Nous sommes debout, là, sur la croûte de la terre et nos bras sont ballants le long du corps. Sans cesse nous errons et, comme Simon du Désert, nous écoutons le sable, nous écoutons le ciel au cas où quelque chose comme l’être voudrait se produire. Alors, parfois, du fond de notre désespoir, nous nous couchons sur le sol de poussière et regardons les étoiles. Oui, il y a parmi leurs yeux brillants comme la pointe du diamant, mille signes qui nous disent notre origine et nous invitent au beau voyage de la cosmologie. Il s’en faudrait de peu que nous nous métamorphosions en démiurge, quelque calame entre les doigts pour graver dans l’azur le chiffre du monde. Cela fourmille dans le creux de nos mains, cela s’agite dans les plis méticuleux de notre esprit, cela fait sa cohorte de bulles sur l’arc tendu de notre conscience et notre âme en deviendrait presque visible. Soudain nous étions montés si haut dans la matière ductile du songe. Soudain la source s’était ouverte qui fécondait nos yeux, ourlait nos oreilles de la symphonie de l’univers, déposait dans la capsule étroite de notre sexe les graines impatientes de la généalogie.

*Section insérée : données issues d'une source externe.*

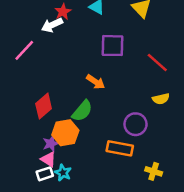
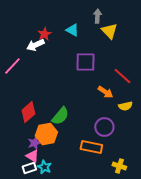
orange arrow: (96, 82) -> (105, 92), moved

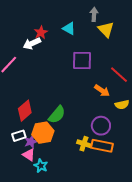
orange rectangle: (91, 147) -> (102, 146), moved
yellow cross: (119, 166) -> (84, 144), moved
white rectangle: (29, 168) -> (19, 136), moved

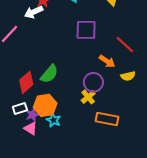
green semicircle: (57, 115) -> (49, 74), moved
purple circle: (101, 126) -> (93, 82), moved
yellow cross: (84, 144) -> (88, 97), moved, turned 32
cyan star: (41, 166) -> (54, 120), moved

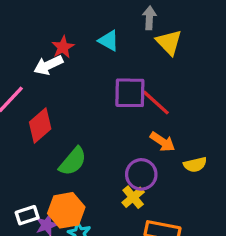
red line: (125, 45) -> (156, 103), moved
red diamond: (26, 82) -> (40, 125), moved

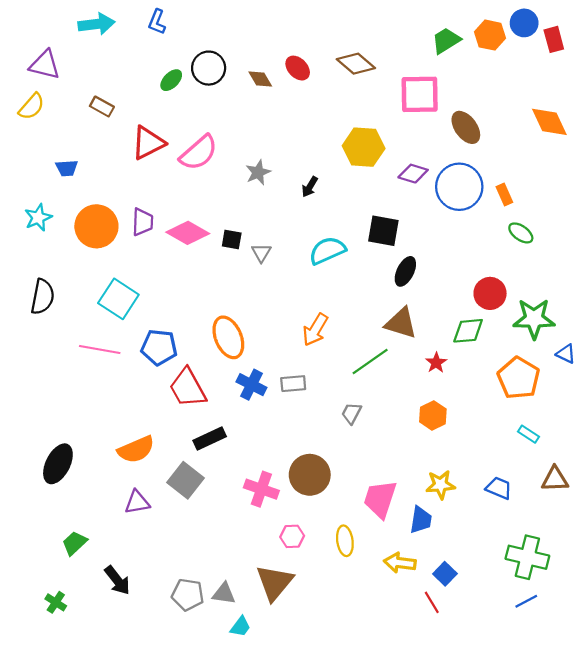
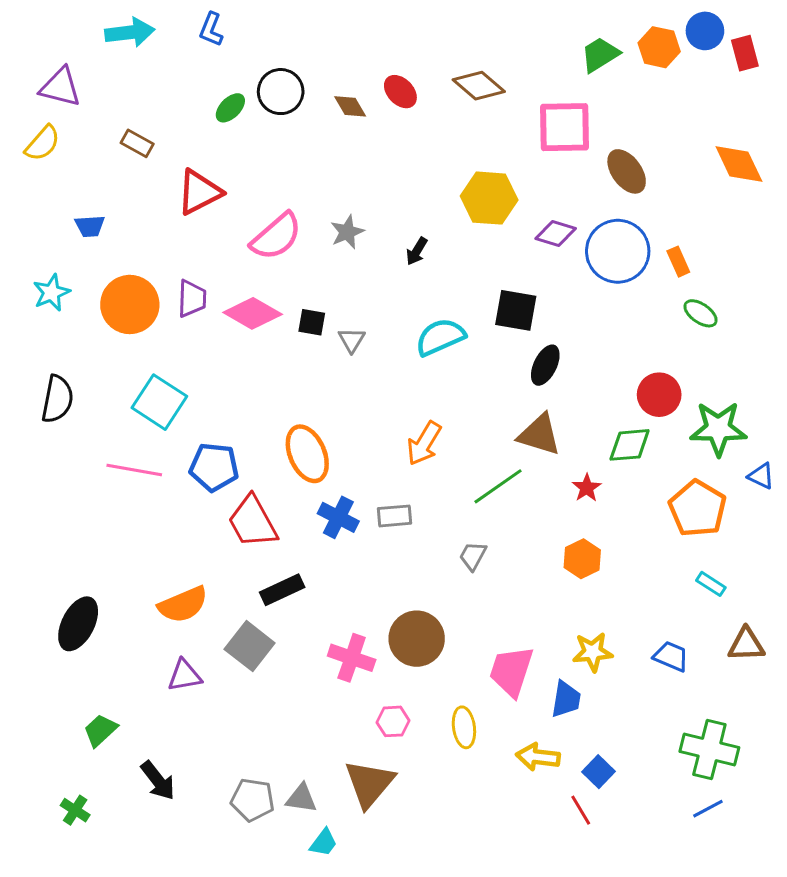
pink semicircle: (199, 153) -> (276, 236), moved

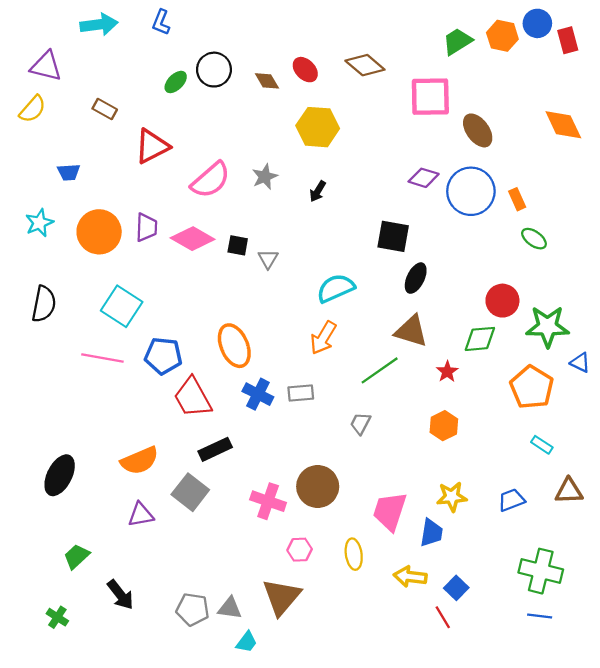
yellow hexagon: (489, 198) -> (318, 127), moved
cyan semicircle: (440, 337) -> (336, 288), moved
blue trapezoid: (671, 656) -> (511, 500), turned -44
blue line: (708, 809) -> (540, 616), turned 35

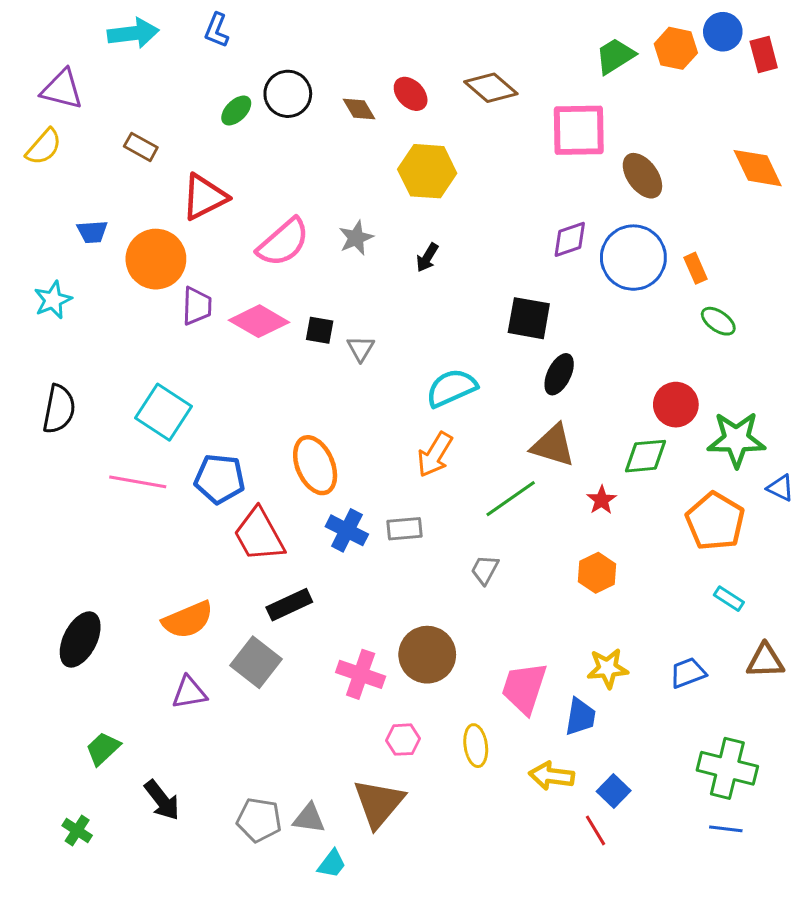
purple diamond: (424, 178) -> (570, 239), turned -36
orange circle: (99, 232) -> (156, 259), moved

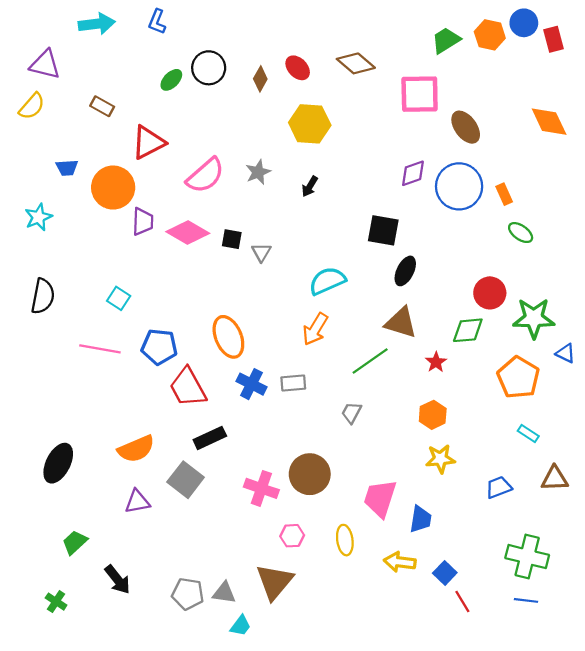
brown diamond: (359, 109) -> (260, 79), turned 60
cyan square: (164, 412) -> (119, 298), size x0.6
yellow star: (608, 668) -> (440, 459), moved
red line: (595, 830) -> (462, 602), moved

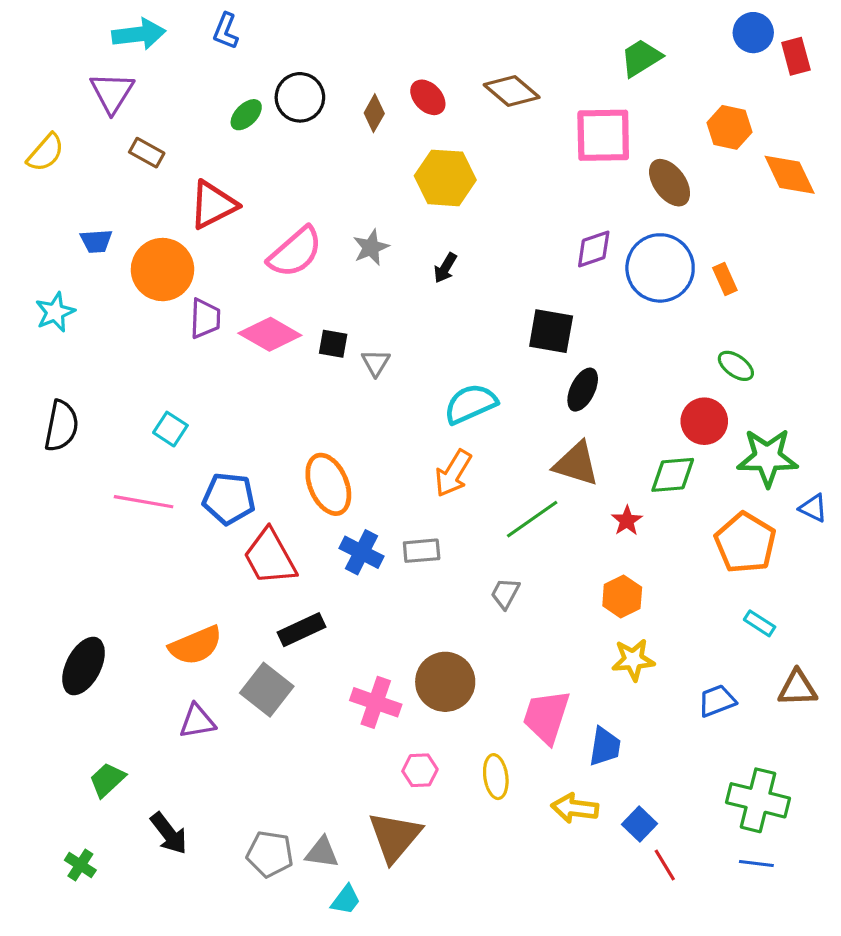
orange hexagon: (490, 35) -> (730, 127), moved
purple triangle: (45, 65) -> (112, 93), moved, turned 48
green ellipse: (521, 233) -> (736, 366), moved

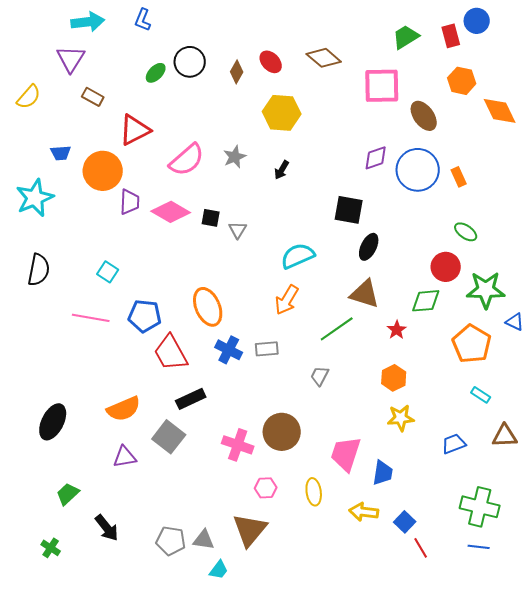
red rectangle: (796, 56) -> (451, 36), moved
cyan star: (55, 312) -> (35, 198), size x1.5

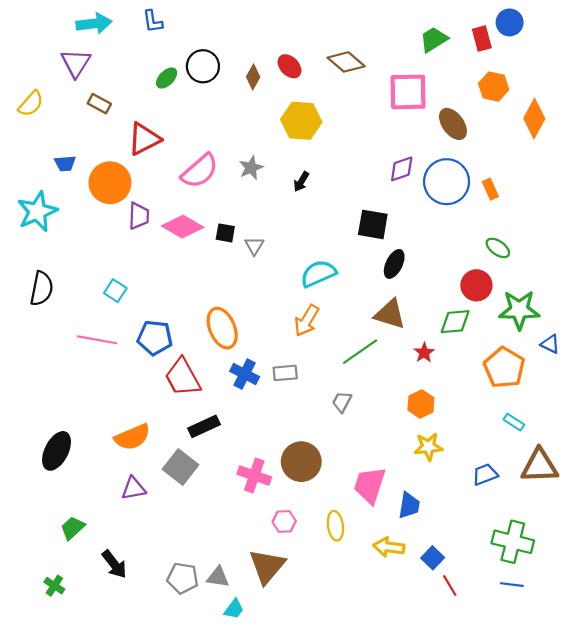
blue L-shape: (143, 20) -> (153, 21), turned -30
orange diamond: (500, 111) -> (534, 119), turned 54
brown triangle: (505, 436) -> (540, 466), size x1.4

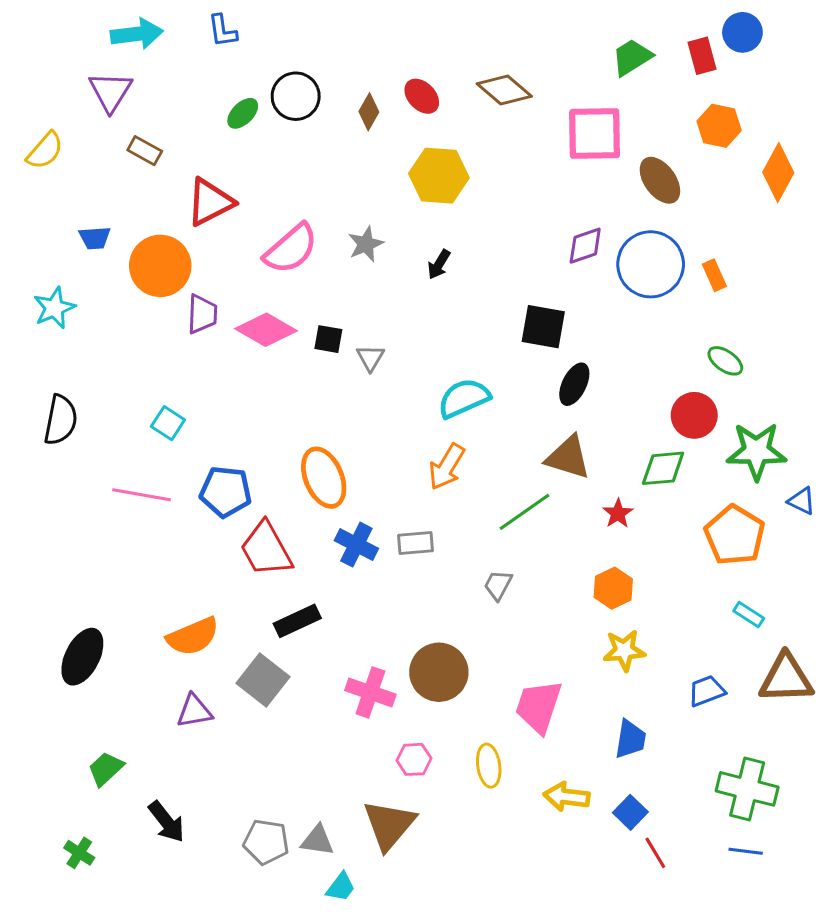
cyan star: (37, 212) -> (54, 308), size x0.7
blue trapezoid: (409, 505) -> (630, 739), moved

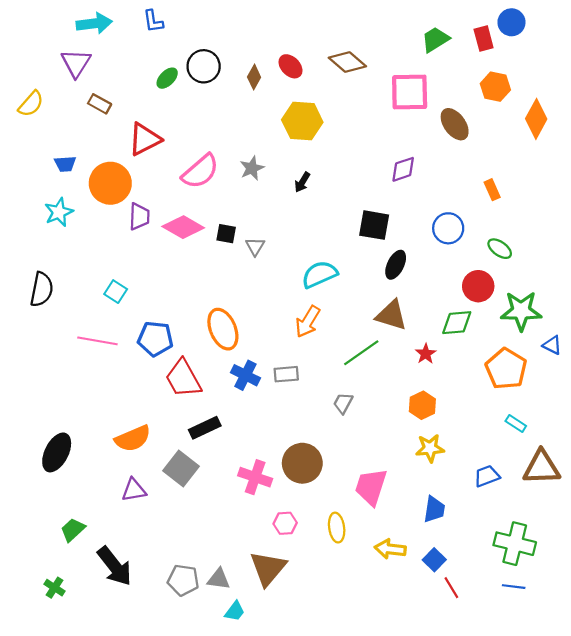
blue circle: (651, 264) -> (448, 228), moved, size x0.7
cyan star: (54, 308) -> (59, 212), moved
black arrow: (166, 822) -> (115, 566), size x1.4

Mais, là, sur la courbure des choses, nous ne pouvions demeurer longtemps. Sauf au risque de nous perdre, de nous fondre dans les mailles d’un possible égarement. Les braises de l’espoir, le feu de la démesure sont toujours un risque de sombrer dans la folie et de n’en plus sortir. Ce serait si tentant d’exister dans l’orbe de cette folie d’en-haut jusqu’à oublier les autres, son propre corps et flotter en attente d’un événement qui survienne, une félicité comme notre propre mort. La biffure de l’être et son évanouissement aux yeux des incrédules et des médisants. Beauté que celle de la mort qui nous délivre des contingences terrestres et de celle dont nous sommes affectés depuis notre naissance, cette vie que nous traînons derrière nous à la manière d’un boulet. Car nous sommes à nous-mêmes notre propre geôle.
Alors, munis de ces idées qui brillent pareilles à des astres sur un fond nocturne, voici ce que nous faisons. Nous nous saisissons d’un silex tranchant ou bien de la pointe d’un clou rouillé et, sur la plaie vive de quelque arbre à la grande sagesse, nous gravons les beaux hiéroglyphes du langage. Alors cela crépite depuis l’intérieur, cela résonne à partir de l’âme du bois. Un peu de sève coule pareille aux larmes de sperme et s’accomplit la seule fécondation qui soit, celle qui entame le réel pour le porter dans l’ordre des significations. Là, sur la chair vive de l’arbre, l’arbre, cette belle métaphore semblant accomplir l’acte de transcendance depuis le nœud complexe de ses racines jusqu’aux ramures célestes qui déploient leur pollen dans l’éther, dans son essence même nous apposons le chiffre anthropologique, nous unissons dans un même empan d’un geste fondateur l’osmose des êtres. Être-de-l’arbre mêlant sa voix silencieuse à l’être-que-nous-sommes, dont la trace est le cri par lequel nous existons et que, toujours, nous gravons dans l’ordre des choses. Ainsi en est-il de notre destin qui est un unique signe porté à la dignité de paraître en attendant la biffure définitive. Oui, beaux sont les stigmates qui disent la douleur d’exister. La douleur d’être dans le non-savoir. Car la connaissance est au loin qui clignote pareille aux feux d’Algol dans la nuit. Oui au loin qui n’est jamais que notre proche mais nos mains sont vides et nous tremblons d’être !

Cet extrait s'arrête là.